According to sources, Pierzynski was told that he is being considered for a hybrid role of designated hitter/catcher, as the team promised playing time to Soto, who signed a one-year deal for $2.75 million.
Soto hit .196/.253/.338 over 47 games for the Rangers after the Cubs sent him to Texas at the trade deadline. Prior to the deal, he hit .199/.284/.347 for the Cubs. If Pierzynski didn't think a then-two-armed Toby Hall was worth diminished playing time behind the plate in 2007, it would be interesting to see how he'd handle deferring to a guy like Soto more than he's used to.
Then again, Pierzynski may want to heed the cautionary tale set forth by the last White Sox to scoff at a DH offer from Jon Daniels. For warnings from the future to the past must be taken in the past; today may change tomorrow but once today is gone, tomorrow can only look back in sorrow that the warning was ignored. Said warning as of now stamped 'not accepted' and stored away in the dead file in the recording office of The Retired Zone.
"Rick Hahn declined to discuss reports that the team has made an offer (reportedly one year, $4 million) to retain the 36-year-old Pierzynski."
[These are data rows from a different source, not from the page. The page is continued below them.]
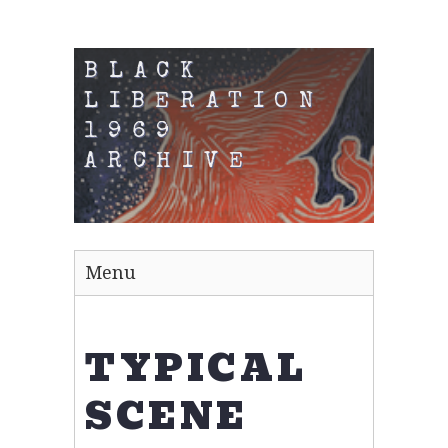
BLACK
LIBERATION
1969
ARCHIVE
Menu
TYPICAL
SCENE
If true, that offer is a bigger insult (to use the word loosely) than moving to DH to give Soto one last chance to prove he's not done, at least relative to his open-market value.
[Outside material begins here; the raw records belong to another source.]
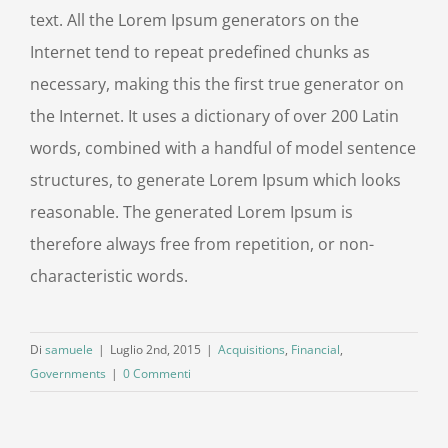
text. All the Lorem Ipsum generators on the
Internet tend to repeat predefined chunks as
necessary, making this the first true generator on
the Internet. It uses a dictionary of over 200 Latin
words, combined with a handful of model sentence
structures, to generate Lorem Ipsum which looks
reasonable. The generated Lorem Ipsum is
therefore always free from repetition, or non-
characteristic words.
Di
samuele
|
Luglio 2nd, 2015
|
Acquisitions
,
Financial
,
Governments
|
0 Commenti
But the White Sox roster is not an open market, and Pierzynski's value to Rick Hahn is based mostly on the upgrade he would provide over the in-house solution, Tyler Flowers. This offer would basically say the Sox think the gap between Pierzynski and Flowers is smaller than one win.
I think Flowers' defense and power give him a pretty set floor, and I think his contact problems limit his upside. As unproven players go, I think he's pretty close to a constant. Or he's the constant compared to the wild variation in Pierzynski's game last year.
If you think Pierzynski is due to fall back to his pre-2012 offensive standards, that's an easy case to accept. If you think he can repeat his power-packed performance -- and I imagine Pierzynski would fall into this camp -- that valuation would be tough to swallow.
Of course, the Sox's first offer is going to be low no matter what, because they're negotiating against no other offers. If the Sox made that offer, though, I don't think they'd go much higher. This is what it looks like when the Sox have some leverage. They didn't have it the last time Pierzynski was a free agent because Flowers' prospect stock bottomed out. With Flowers a viable (not to be confused with enviable) alternative, the Sox are in position to play something closer to hardball.
Or that report could be a lie. Over at Baseball Nation, Jason Brannon summed up the folly of following the rumor mill too closely by highlighting what appears to be the foundation of a formidable Cubs rotation:
Either way, the ladies and gentlemen at Lone Star Ball are ... conflicted.